Last but not least, lets take a look at the cpu subsystem. This subsystem allows you to put some limits on the CPU utilization, here a list of the files you can use to tune it:
root@ubuntu-server:/home/juan# ls /sys/fs/cgroup/MyHierarchy/cpu.*
/sys/fs/cgroup/MyHierarchy/cpu.cfs_period_us
/sys/fs/cgroup/MyHierarchy/cpu.cfs_quota_us
/sys/fs/cgroup/MyHierarchy/cpu.shares
/sys/fs/cgroup/MyHierarchy/cpu.stat
root@ubuntu-server:/home/juan#
for the sake of me going to bed early I will only test cpu.shares feature. This share value defines a relative weight that the processes under a cgroup will have compared to processes on different cgroups, and this impacts directly on the amount of CPU time the processes can have. For example lets take the default value for the root cgroup:
root@ubuntu-server:/home/juan# cat /sys/fs/cgroup/MyHierarchy/cpu.shares
1024
root@ubuntu-server:/home/juan#
this means all the processes in this cgroup have that particular weight, so if we set the following weights on SubCgroup1 and SubCgroup2:
root@ubuntu-server:/home/juan# echo 512 > /sys/fs/cgroup/MyHierarchy/SubCgroup1/cpu.shares
root@ubuntu-server:/home/juan# echo 256 > /sys/fs/cgroup/MyHierarchy/SubCgroup2/cpu.shares
root@ubuntu-server:/home/juan#
what we mean is processes under SubCgroup1 will have half the CPU time than processes in the root cgroup and twice than processes under SubCgroup2. This is easy to see in the following ps output:
root@ubuntu-server:/home/juan# ps aux --sort=-pcpu|head
USER PID %CPU %MEM VSZ RSS TTY STAT START TIME COMMAND
juan 23289 58.0 0.5 8264 2616 pts/2 R 04:02 0:11 dd if=/dev/zero of=/dev/null bs=1M count=512000000
juan 23288 32.4 0.5 8264 2616 pts/5 R 04:02 0:06 dd if=/dev/zero of=/dev/null bs=1M count=512000000
juan 23290 14.5 0.5 8264 2680 pts/0 R 04:02 0:02 dd if=/dev/zero of=/dev/null bs=1M count=512000000
root 1 0.0 0.5 33492 2772 ? Ss Apr03 0:00 /sbin/init
root 2 0.0 0.0 0 0 ? S Apr03 0:00 [kthreadd]
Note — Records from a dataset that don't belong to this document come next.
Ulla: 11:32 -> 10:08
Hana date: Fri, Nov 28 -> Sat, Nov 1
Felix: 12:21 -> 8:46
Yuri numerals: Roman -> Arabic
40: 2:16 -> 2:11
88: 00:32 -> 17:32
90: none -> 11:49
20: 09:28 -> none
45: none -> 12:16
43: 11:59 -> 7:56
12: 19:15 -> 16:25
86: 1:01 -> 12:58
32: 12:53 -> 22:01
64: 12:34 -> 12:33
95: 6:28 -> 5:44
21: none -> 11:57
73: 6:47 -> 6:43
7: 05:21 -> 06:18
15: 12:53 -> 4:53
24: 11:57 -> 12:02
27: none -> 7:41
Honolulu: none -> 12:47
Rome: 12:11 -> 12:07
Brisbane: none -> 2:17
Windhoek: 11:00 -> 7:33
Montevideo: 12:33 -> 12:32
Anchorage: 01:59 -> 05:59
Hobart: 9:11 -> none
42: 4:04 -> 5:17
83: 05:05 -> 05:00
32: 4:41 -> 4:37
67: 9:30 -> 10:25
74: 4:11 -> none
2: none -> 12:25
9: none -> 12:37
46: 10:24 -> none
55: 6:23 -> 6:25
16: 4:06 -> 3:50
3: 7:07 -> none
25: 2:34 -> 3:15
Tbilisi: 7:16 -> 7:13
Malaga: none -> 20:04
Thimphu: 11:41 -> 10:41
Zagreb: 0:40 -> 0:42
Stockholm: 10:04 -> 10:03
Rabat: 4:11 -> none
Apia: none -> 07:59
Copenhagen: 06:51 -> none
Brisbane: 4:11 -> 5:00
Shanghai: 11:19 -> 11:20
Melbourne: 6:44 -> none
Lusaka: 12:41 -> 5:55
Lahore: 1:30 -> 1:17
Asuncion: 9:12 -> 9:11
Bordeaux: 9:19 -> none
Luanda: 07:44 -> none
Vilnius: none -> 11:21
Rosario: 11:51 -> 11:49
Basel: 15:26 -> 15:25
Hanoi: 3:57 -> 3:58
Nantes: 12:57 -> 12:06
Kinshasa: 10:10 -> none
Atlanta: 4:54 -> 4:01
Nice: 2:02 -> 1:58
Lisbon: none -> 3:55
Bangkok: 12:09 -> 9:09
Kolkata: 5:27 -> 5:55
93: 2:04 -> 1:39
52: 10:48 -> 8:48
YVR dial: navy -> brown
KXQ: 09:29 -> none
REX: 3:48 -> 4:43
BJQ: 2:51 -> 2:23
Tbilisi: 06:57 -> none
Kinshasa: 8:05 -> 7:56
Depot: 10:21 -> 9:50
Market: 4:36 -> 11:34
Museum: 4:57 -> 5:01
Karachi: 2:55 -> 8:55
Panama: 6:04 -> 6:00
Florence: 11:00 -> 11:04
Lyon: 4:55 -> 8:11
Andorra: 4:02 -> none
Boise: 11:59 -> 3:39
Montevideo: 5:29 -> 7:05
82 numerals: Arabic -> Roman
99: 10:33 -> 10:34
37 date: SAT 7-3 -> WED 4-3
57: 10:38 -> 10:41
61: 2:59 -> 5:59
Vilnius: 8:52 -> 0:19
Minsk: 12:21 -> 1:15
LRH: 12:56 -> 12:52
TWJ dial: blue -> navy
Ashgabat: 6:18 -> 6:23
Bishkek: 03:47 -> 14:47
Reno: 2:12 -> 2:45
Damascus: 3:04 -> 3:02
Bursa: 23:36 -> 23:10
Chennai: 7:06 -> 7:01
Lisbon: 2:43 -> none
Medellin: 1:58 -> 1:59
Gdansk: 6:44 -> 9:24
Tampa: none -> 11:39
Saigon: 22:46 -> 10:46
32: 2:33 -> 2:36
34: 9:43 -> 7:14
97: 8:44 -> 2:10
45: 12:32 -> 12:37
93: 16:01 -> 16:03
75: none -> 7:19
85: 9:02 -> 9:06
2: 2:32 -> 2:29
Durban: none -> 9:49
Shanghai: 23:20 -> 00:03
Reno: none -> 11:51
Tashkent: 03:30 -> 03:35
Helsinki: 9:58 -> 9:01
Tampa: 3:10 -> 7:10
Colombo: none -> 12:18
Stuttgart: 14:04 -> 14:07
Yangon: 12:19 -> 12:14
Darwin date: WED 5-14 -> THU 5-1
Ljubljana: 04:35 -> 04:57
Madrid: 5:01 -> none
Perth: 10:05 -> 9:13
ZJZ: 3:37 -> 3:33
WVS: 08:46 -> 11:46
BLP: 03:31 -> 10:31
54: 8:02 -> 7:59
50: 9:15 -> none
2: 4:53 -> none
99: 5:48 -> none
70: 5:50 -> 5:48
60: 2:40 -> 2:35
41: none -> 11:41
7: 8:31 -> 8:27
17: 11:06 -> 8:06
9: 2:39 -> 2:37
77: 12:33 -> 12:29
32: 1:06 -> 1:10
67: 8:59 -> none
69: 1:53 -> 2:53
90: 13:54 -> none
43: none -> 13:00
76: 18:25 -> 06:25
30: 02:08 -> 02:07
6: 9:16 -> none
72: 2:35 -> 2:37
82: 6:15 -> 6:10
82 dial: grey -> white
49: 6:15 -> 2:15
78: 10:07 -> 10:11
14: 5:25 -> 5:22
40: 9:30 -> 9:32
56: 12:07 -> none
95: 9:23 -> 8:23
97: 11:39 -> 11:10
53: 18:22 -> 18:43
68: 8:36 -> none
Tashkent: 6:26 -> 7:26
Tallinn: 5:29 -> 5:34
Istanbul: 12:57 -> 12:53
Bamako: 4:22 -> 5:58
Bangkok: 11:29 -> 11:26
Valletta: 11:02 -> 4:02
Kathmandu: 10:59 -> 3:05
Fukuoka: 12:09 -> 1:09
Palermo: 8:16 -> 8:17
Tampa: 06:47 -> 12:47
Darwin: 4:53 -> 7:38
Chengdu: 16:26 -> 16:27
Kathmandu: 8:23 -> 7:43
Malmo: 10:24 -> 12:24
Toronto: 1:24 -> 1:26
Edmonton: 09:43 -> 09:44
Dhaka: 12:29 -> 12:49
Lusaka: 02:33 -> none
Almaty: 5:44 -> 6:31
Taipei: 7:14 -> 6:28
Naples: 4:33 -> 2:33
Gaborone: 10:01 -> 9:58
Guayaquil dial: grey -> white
root 3 0.0 0.0 0 0 ? S Apr03 0:00 [ksoftirqd/0]
root 5 0.0 0.0 0 0 ? S< Apr03 0:00 [kworker/0:0H]
root 6 0.0 0.0 0 0 ? S Apr03 0:02 [kworker/u2:0]
root 7 0.0 0.0 0 0 ? S Apr03 0:01 [rcu_sched]
root@ubuntu-server:/home/juan# cat /proc/23288/cgroup
4:cpu,memory,blkio,name=MyHierarchy:/SubCgroup1
1:name=systemd:/user/1000.user/5.session
root@ubuntu-server:/home/juan# cat /proc/23289/cgroup
4:cpu,memory,blkio,name=MyHierarchy:/
1:name=systemd:/user/1000.user/7.session
root@ubuntu-server:/home/juan# cat /proc/23290/cgroup
4:cpu,memory,blkio,name=MyHierarchy:/SubCgroup2
1:name=systemd:/user/1000.user/6.session
root@ubuntu-server:/home/juan#
We can see from the CPU utilization column how the process under the root cgroup 23289 is using 58% of the CPU while the process under SubCgroup1 23288 is using 32.4% and the one in SubCgroup2 23290 14.5%.